Pain – Acute or Chronic, What’s the Difference?

Pain is an alarm bell, it tells us that damage is being done, or has been done, and warns us to stop doing anything that might be making the damage worse. This is how we learn that standing in a fire is a bad idea. But sometimes pain lies.

The alarm response is what “acute” pain should evoke, stop doing anything that is causing the pain, then find out what damage has been done and how you can make the best of the repair job.
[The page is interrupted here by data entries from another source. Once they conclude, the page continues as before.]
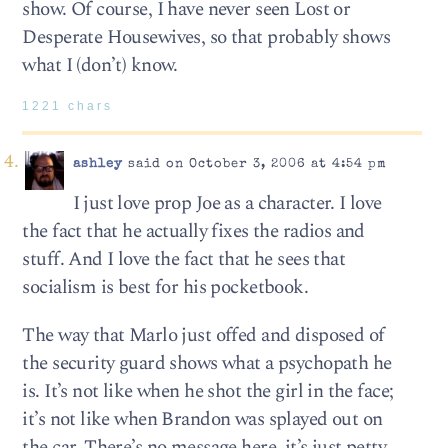
show. Of course, I have never seen Lost or
Desperate Housewives, so that probably shows
what I (don’t) know.
1221 chars
ashley
said on October 3, 2006 at 4:54 pm
I just love prop Joe as a character. I love
the fact that he actually fixes the radios and
stuff. And I love the fact that he sees that
socialism is best for his pocketbook.
The way that Marlo just offed and disposed of
the security guard shows what a psychopath he
is. It’s not like when he shot the girl in the face;
it’s not like when Brandon was splayed out on
the car. There’s no message here, it’s just petty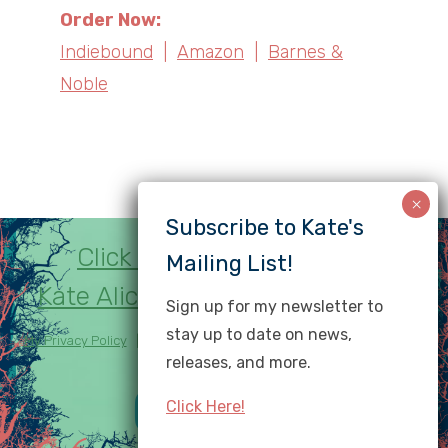
Order Now:
Indiebound
|
Amazon
|
Barnes &
Noble
Click here to subscribe to
Kate Alice Marshall's newsletter!
Sign up for my newsletter to
stay up to date on news,
My Privacy Policy
| Copyright © Kate Marshall. All rights reserved.
releases, and more.
Website by
Gail Villanueva
.
Click Here!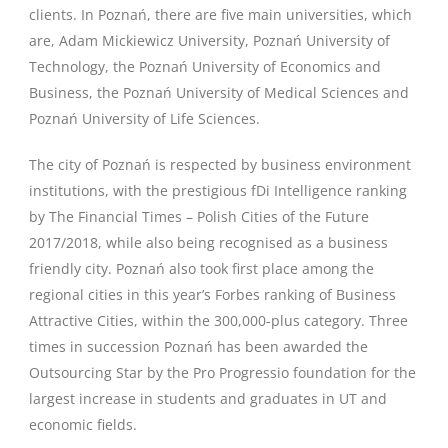
clients. In Poznań, there are five main universities, which
are, Adam Mickiewicz University, Poznań University of
Technology, the Poznań University of Economics and
Business, the Poznań University of Medical Sciences and
Poznań University of Life Sciences.
The city of Poznań is respected by business environment
institutions, with the prestigious fDi Intelligence ranking
by The Financial Times – Polish Cities of the Future
2017/2018, while also being recognised as a business
friendly city. Poznań also took first place among the
regional cities in this year’s Forbes ranking of Business
Attractive Cities, within the 300,000-plus category. Three
times in succession Poznań has been awarded the
Outsourcing Star by the Pro Progressio foundation for the
largest increase in students and graduates in UT and
economic fields.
If for example banging your head against a brick wall causes pain, stop. Next check to see if your head is intact, treat any damage that has already occurred, then it might be a good idea to seek psychiatric help, to prevent the problem from recurring! 

In this instance “acute” refers to something of short duration; medical symptoms or complaints are often defined as acute when they last three weeks or less. During this time we expect the repair process to be getting under way, and while the pain may not be resolved in all cases, we at least expect it to be getting less severe.

Some pain lasts much longer than this though, and is then called “chronic” pain. This can be a completely different animal, and as such needs to be dealt with in a completely different way. 

Chronic pain which is due to a long term illness often needs long term management while the underlying problem is being dealt with in the best way possible; but many cases of chronic pain do not fall into this category. In these cases the damage that caused the pain initially has been resolved, yet the pain continues as if the acute damage were still present. Such is true of some chronic back or neck pains

What happens here is that the pain pathway has had so much practise that it has got the whole job of transmitting pain down to a fine art, so that even a perfectly ordinary, non-damaging stimulus, such as the normal movement of a joint, causes the pain pathways to fire.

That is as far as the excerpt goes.